* _Problem statement_
Go through the data and copy each line that holds "VIRC".

* _Given records_
···

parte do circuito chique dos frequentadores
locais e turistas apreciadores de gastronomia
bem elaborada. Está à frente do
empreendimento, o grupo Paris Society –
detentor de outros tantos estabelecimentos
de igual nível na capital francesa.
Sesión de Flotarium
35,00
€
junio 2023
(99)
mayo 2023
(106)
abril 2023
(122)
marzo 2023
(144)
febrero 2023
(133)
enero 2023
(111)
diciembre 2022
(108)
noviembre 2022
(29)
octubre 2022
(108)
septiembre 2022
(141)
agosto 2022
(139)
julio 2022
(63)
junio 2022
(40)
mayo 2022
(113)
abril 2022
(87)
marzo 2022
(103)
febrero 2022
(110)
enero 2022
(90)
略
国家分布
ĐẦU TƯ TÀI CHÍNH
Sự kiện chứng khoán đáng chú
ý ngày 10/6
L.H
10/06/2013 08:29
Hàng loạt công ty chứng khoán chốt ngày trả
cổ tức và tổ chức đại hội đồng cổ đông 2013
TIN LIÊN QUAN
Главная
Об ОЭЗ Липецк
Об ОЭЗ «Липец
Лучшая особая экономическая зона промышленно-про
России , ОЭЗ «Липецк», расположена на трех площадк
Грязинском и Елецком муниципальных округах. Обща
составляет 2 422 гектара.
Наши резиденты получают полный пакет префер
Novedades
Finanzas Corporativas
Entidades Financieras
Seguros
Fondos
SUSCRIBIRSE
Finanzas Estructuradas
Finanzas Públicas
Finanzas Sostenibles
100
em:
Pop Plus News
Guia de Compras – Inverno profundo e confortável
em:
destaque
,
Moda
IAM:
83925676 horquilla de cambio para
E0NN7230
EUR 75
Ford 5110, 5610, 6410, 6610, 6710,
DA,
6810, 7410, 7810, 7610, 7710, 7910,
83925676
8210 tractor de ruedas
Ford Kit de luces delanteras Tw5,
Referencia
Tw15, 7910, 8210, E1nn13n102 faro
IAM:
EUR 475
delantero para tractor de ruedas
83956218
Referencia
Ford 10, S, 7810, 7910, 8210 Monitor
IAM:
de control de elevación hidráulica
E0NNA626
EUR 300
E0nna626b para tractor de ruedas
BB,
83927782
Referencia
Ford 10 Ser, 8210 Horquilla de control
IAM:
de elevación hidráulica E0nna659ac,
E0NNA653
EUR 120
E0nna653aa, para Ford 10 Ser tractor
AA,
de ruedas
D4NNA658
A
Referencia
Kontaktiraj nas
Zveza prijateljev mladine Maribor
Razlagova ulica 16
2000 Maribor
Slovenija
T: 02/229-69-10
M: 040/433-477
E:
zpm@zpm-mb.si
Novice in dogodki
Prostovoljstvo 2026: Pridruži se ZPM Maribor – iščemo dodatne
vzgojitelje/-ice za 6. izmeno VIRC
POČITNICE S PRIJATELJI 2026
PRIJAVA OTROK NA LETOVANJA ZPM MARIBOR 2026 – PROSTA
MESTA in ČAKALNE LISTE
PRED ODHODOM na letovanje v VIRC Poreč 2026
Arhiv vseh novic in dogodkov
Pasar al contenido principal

···

* _Task result_
vzgojitelje/-ice za 6. izmeno VIRC
PRED ODHODOM na letovanje v VIRC Poreč 2026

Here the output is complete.